第12話 海賊(2)
『分かったー!』
『やろやろー』
イルカたちは狙いを定めた1隻の船の下へと泳いでいくと、列をなしてグルグルとまわり始めた。
一体どうやって沈めるつもりなんだろ。
『そーれ、そーれ、グルグルまわれ!』
『そーれ、そーれ、グルグルまわれ!』
イルカ達のまわる動きに合わせて、海水もまた、グルグルと大きな渦のような流れが出来始めた。
水面に顔を出して船の方を見ると、海賊船のうちの1隻が舵を失いくるくるとまわり始めている
。海賊たちは何が起こっているのか分からず騒ぎ立てている。
なるほどねぇ。渦潮を作って沈めるってわけか。流石は頭脳派。
メッテが感心しながらまわる船を眺めていると、ブシューっと言う潮吹きの音と共に巨大な影が現れた。
『よおメッテ、久しぶりだな。アイツら何やってんだ?』
「あら、マッコウクジラさん久しぶり。今ねイルカ達と船を沈める遊びをしているの」
『はぁん? そんな事して何が面白いんだか。アイツらは本当、よく分からん事するの好きだよな』
「でもあんなに大きな船を沈められたら、すっごくカッコよくない?」
チラリとマッコウクジラの方を見ると、ウズウズしだした。
『あれを沈めたらカッコイイのか?』
「ええ、とっても。惚れちゃうくらいに。貴方みたいに身体の大きなクジラが船を沈めたら、すごい眺めになりそうね」
『よぉし、分かった。見てろよメッテ。俺がいっちょ、あの船をドカンと1発で沈めてきてやる』
「ほんとぉ? でも無茶はしちゃダメよ。それから沈めていいのはこげ茶色の船だけね 」
了解。と尾びれで返事をすると、マッコウクジラは船の真下へと潜り込んで一気にその身体を急上昇させていく。
どーーーんっ!と言う音と共に一気に船体が押し上げられると、あっという間に海賊船がひっくり返った。
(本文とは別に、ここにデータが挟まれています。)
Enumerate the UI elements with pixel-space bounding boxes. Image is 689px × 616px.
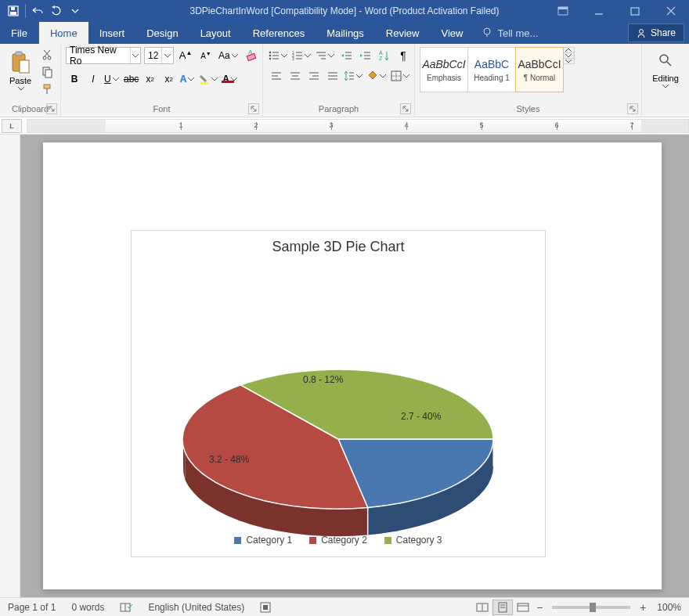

それと同時に、隣でイルカたちの作る渦に弄ばれていた船も、とうとうバランスを崩して横倒しになった。
「みんなすごーーい!!」
『でしょでしょ!あぁ楽しかった。メッテ、また楽しい遊び思いついたら教えてねー』
『ばいばーい』
イルカたちに手を振って見送ると、マッコウクジラもやって来た。
『見てたかメッテ?』
「もちろんよ! 本当に1発で船を沈めるなんて、流石はあのダイオウイカを食べるだけあるわね!!」
チュッと目の横にキスをすると、マッコウクジラは腹ごしらえしてくると言い、盛大に潮を吹いて照れくさそうに去っていった。
本当は残りのもう1隻も沈めてもらいたかったけど、友達に無理をさせる訳にもいかないしね。あとは自分で何とかしよう。
残っている海賊船の下に潜り込むと、メッテは持ってきたトライデントを船底へと思いっきり突き刺す。
「かったいわね!こんな事ならもっと筋トレしとけばよかった」
何度もトライデントを突き立てるが、なかなか分厚い板に穴は開かない。
すると突然隣に、ドンッ!とメッテが突き刺したトライデントとは別のトライデントが突き刺さった。
横を見るとニカッと男性が笑いかけてきた。
「手伝うよ」
「お義兄さま!?」
男性は長女の旦那様で、メッテの義兄だった。
「メッテーー! 手伝いに来たわよー」
下を見ると、5人のお姉様達が揃って手を振っている。そしてその周りには男衆も。
「この船を沈めればいいの? さあみんな、思いっきりやっちゃって!」
長女が男衆に声をかけると、一斉にトライデントを船底へと突き刺し始めた。
「え? どうして……お姉様?」
「あなたの愛しい王子様がピンチなんでしょ? エラがメッテの様子がおかしいって言うから魚たちに話を聞いて来たのよ」
「たとえ結ばれなくたって、叶わぬ恋だって、好きな人が死んだら嫌よね」
「喋ってないでとっととこの船しずめちゃお!」
皆で海賊船の船底をトライデントでこれでもかとつつきまくる。
するとバキバキバキッと音をたてて、船が崩れて沈んできた。海賊達の悲鳴と助けを求める声が、先に沈めてもらった船に乗っていた海賊達に加わって更に騒がしくなった。